Non è ravvisabile, quindi, una legittimazione passiva dell’accomandatario sulla base di una distinta prestazione di “fare” a lui personalmente ascrivibile. Ciò in quanto la prestazione correlata al diritto all’utile non è altro che una prestazione di “dare” integrata dall’obbligo di distribuzione incombente sulla società. Per cui, è sempre e solo la società, e non altri, il soggetto tenuto ad adempiere. Mentre il fatto che l’adempimento presupponga l’agire dell’amministratore non modifica i termini della questione, dal momento che l’amministratore, da questo punto di vista, risulta essere semplicemente l’organo tramite il quale la società opera. Per cui, si delinea un rapporto obbligatorio – da inquadrare, per il suo lato attivo, tra i crediti verso la società di cui all’art. 2304 c.c., e, per il suo lato passivo, tra le obbligazioni sociali di cui all’art. 2291 c.c. – del quale potrebbero rispondere anche i soci accomandatari in via illimitata e solidale con la società (salvo il beneficio di preventiva escussione di questa), con la possibilità per il creditore sociale di agire (ex art. 2304 c.c.) per munirsi di uno specifico titolo esecutivo nei confronti del socio illimitatamente e solidalmente responsabile dell’obbligazione sociale.

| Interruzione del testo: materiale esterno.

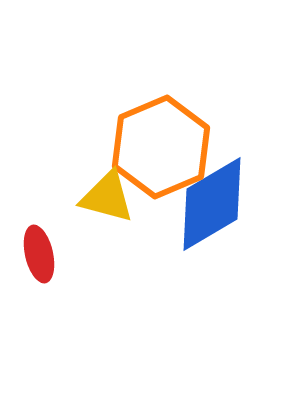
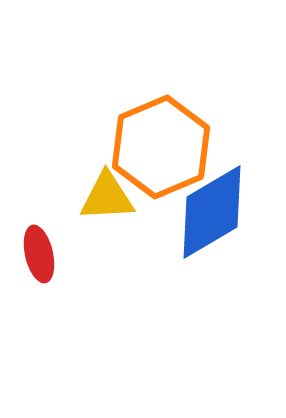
yellow triangle: rotated 18 degrees counterclockwise
blue diamond: moved 8 px down
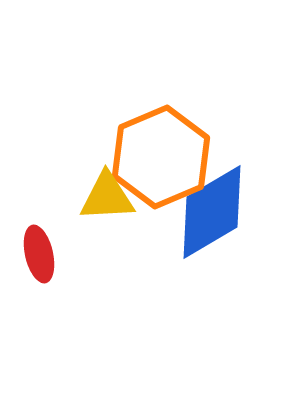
orange hexagon: moved 10 px down
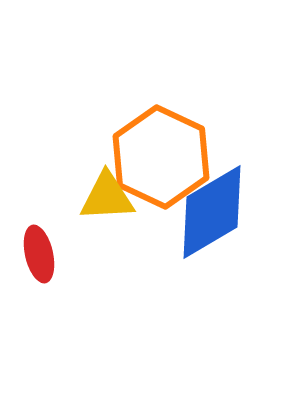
orange hexagon: rotated 12 degrees counterclockwise
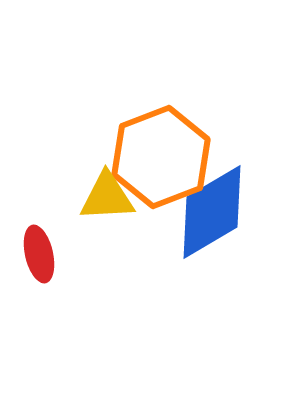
orange hexagon: rotated 14 degrees clockwise
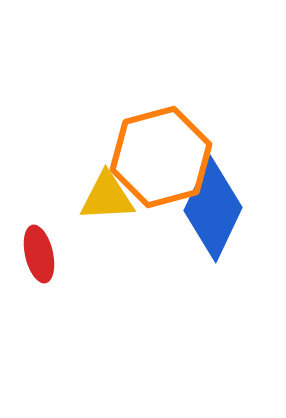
orange hexagon: rotated 6 degrees clockwise
blue diamond: moved 1 px right, 3 px up; rotated 34 degrees counterclockwise
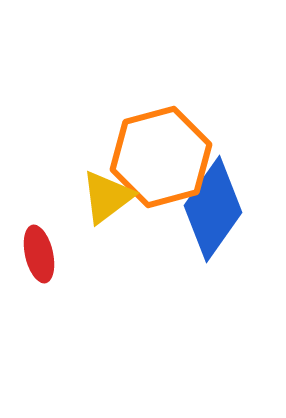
yellow triangle: rotated 34 degrees counterclockwise
blue diamond: rotated 10 degrees clockwise
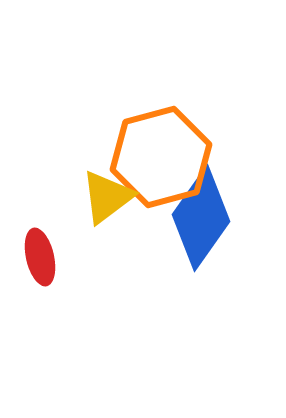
blue diamond: moved 12 px left, 9 px down
red ellipse: moved 1 px right, 3 px down
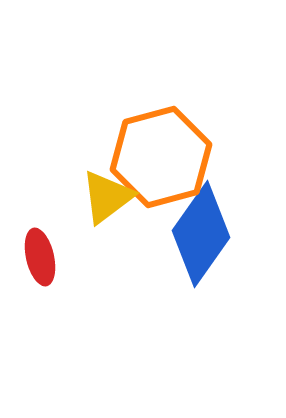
blue diamond: moved 16 px down
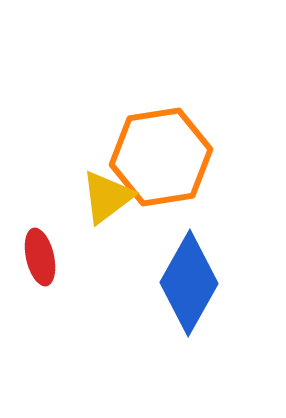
orange hexagon: rotated 6 degrees clockwise
blue diamond: moved 12 px left, 49 px down; rotated 6 degrees counterclockwise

Peraltro, si evidenzia al riguardo come, recentemente, la Cassazione, nell’ordinanza n. 11223/2021, abbia stabilito che il socio di una società di persone potrebbe pretendere dagli amministratori gli utili non percepiti e risultanti da un rendiconto approvato attraverso l’azione di cui all’art. 2395 c.c., utilizzabile anche in tale ambito sociale (tale pretesa diverrebbe ingiustificata solo qualora, in sede di approvazione del rendiconto, sia stata condivisa la destinazione degli utili stessi ad incremento del capitale della società).

Ad ogni modo, tornando alla decisione in commento, i giudici di legittimità osservano come la diversa strada intrapresa dagli accomandanti del caso di specie – fondando l’azione giudiziale semplicemente sull’art. 1713 c.c., in tema di rendiconto del mandatario – finisca per spostare l’attenzione su un profilo assolutamente estraneo alla fattispecie societaria, visto che la citata norma collocherebbe l’impegno nel diverso schema del contratto di scambio che lega mandante e mandatario, e che in tal senso obbliga il mandatario semplicemente a rimettere al mandante “tutto ciò che ha ricevuto a causa del mandato”.

Cosa che – prosegue la Cassazione – implica il muoversi in un ambito causale del tutto diverso rispetto a quello della rappresentanza organica della società in rapporto ai terzi, tali essendo i soci una volta maturato il credito verso la società; dal momento che, una volta sorta l’obbligazione di pagamento, l’unico soggetto tenuto ad adempiere risulta essere la società.

Neppure, infine, è possibile prospettare l’emersione di una diversa ragione giuridica in grado di sostenere comunque la richiesta posta alla base del ricorso in Cassazione, perché, per tal via, si finirebbe per realizzare un mutamento della domanda per come definita nella causa petendi prospettata in giudizio.